Corrales cautious about running Bodhisattva in Preakness

Jose Corrales won his biggest race as a trainer last week when Bodhisattva pulled away in the stretch of the $100,000 Federico Tesio Stakes at Pimlico.
The Tesio is the final stakes for 3-year-olds in Maryland prior to the Preakness, but Corrales, who also owns Bodhisattva, is a realist, and he will only run there if he thinks the horse belongs.
“I don’t want to be a dreamer,” Corrales said Wednesday. “I want to run my horses where I think I can be in the first three. To run just to run means nothing to me.

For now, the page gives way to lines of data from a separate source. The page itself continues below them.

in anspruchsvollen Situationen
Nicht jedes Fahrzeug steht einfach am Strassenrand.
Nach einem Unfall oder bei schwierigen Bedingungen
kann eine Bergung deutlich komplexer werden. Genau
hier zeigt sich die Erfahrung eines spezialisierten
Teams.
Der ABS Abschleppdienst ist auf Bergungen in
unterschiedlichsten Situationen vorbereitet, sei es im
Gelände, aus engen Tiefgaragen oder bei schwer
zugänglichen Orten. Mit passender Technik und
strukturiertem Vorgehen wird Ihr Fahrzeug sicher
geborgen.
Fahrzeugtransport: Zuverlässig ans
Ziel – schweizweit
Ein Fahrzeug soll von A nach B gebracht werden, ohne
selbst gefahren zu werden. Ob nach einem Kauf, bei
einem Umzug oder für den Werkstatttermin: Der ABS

I want to run and make money.”
Corrales, a 55-year-old native of Panama, is a former rider. He has seen good times and bad times since coming to the United States in 1976. Along the way, several individuals have helped him, including, in chronological order, Wesley Ward, Burton Sipp, and Andy and Frank Stronach.

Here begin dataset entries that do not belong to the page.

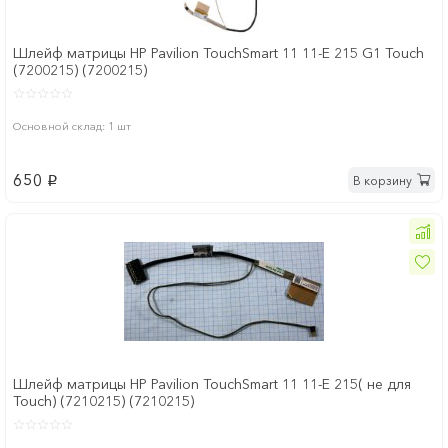
Шлейф матрицы HP Pavilion TouchSmart 11 11-E 215 G1 Touch
(7200215) (7200215)
Основной склад: 1 шт
650
В корзину
p
Шлейф матрицы HP Pavilion TouchSmart 11 11-E 215( не для
Touch) (7210215) (7210215)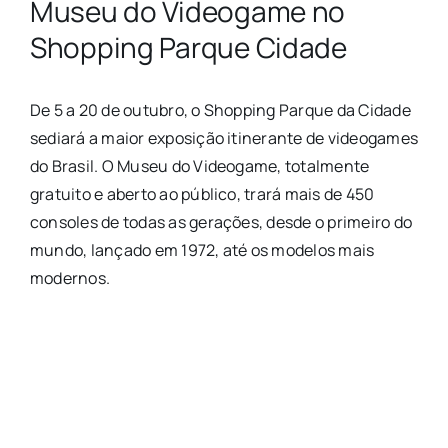
Museu do Videogame no
Shopping Parque Cidade
De 5 a 20 de outubro, o Shopping Parque da Cidade
sediará a maior exposição itinerante de videogames
do Brasil. O Museu do Videogame, totalmente
gratuito e aberto ao público, trará mais de 450
consoles de todas as gerações, desde o primeiro do
mundo, lançado em 1972, até os modelos mais
modernos.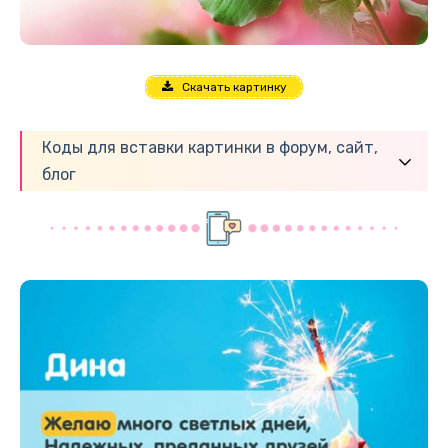
Скачать картинку
Коды для вставки картинки в форум, сайт,
блог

In 1984, Corrales was working for Bobby DeBonis in New York. He wasn’t riding much and, as always, was having weight problems. He and Ward worked a few horses together, and Ward said he knew a track where Corrales might succeed.
“The next day, Wesley gave me a plane ticket and said I’d been named on five horses,” Corrales said. “I got on the plane. I thought I was going to Washington, D.C., but seven hours later, I was in Washington state.”

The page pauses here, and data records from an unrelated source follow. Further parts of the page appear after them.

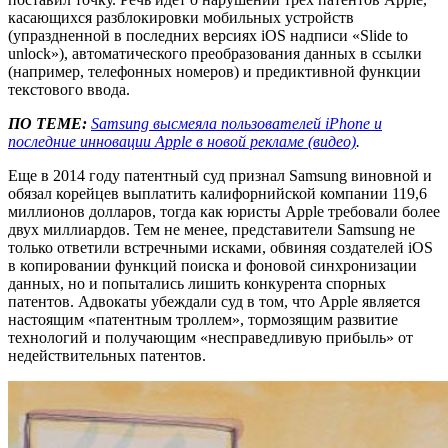
касающихся разблокировки мобильных устройств
(упраздненной в последних версиях iOS надписи «Slide to
unlock»), автоматического преобразования данных в ссылки
(например, телефонных номеров) и предиктивной функции
текстового ввода.
ПО ТЕМЕ:
Samsung высмеяла пользователей iPhone и
последние инновации Apple в новой рекламе (видео)
.
Еще в 2014 году патентный суд признал Samsung виновной и
обязал корейцев выплатить калифорнийской компании 119,6
миллионов долларов, тогда как юристы Apple требовали более
двух миллиардов. Тем не менее, представители Samsung не
только ответили встречными исками, обвиняя создателей iOS
в копировании функций поиска и фоновой синхронизации
данных, но и попытались лишить конкурента спорных
патентов. Адвокаты убеждали суд в том, что Apple является
настоящим «патентным троллем», тормозящим развитие
технологий и получающим «несправедливую прибыль» от
недействительных патентов.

During his first season at Playfair Race Course in Spokane, Corrales found it “very difficult to make the turns.” The next year, he set a record at Playfair with 138 wins. In 1986, he won 190 races there. Corrales also rode with success at Longacres and in Macau, China.
Corrales turned to training after his riding career ended but was in Ohio and out of horses about six years ago when Sipp stepped in.
“He gave me two horses to get started,” Corrales said. “He told me to give him $1,000 if the first one won, and he gave me the other one for free. I entered them both on the same day at Beulah Park, and I was surprised when they both won. In two weeks, I had 14 horses.”
Sipp also introduced Corrales to Andy Stronach.
“Andy buys mares and would send them to me to race, and when it came time to breed them, he would take them to the farm,” Corrales said.
In 2011, Stronach asked Corrales if he wanted to train for his father, Frank Stronach. Corrales flew to Kentucky, met Frank Stronach, and was soon headed to Laurel Park, which is owned by The Stronach Group.
Last year, Corrales won 42 races from 211 starters and had purse earnings of more than $1 million. He currently has about 30 horses for the Stronachs and also trains for outside owners.
Andy Stronach bred Bodhisattva, a son of Student Council, and owned him with a partner. The partnership was not going very well, though.
“I went to Andy and said, ‘Why don’t you sell me this horse?’ ” Corrales said. “He said, “Jose, you do a lot of things for me, and he gave me the horse.”
Bodhisattva has won three of 11 starts and $169,000.
“Andy is very happy that the horse is doing good for me,” Corrales said. “Nobody expected him to be what he is.”
◗ On Friday at Pimlico, Corrales has a good chance to win the eighth race, a first-level allowance with a $42,000 purse. Awesome Bill, a 4-year-old son of Awesome Again owned by the Stronach Stable, has finished second in his last two starts and looks ready to take another step through his conditions in the 1 1/16-mile race.
“A mile and a sixteenth is good, but I think a mile and an eighth might even be better,” Corrales said. “He has potential and might have a good future.”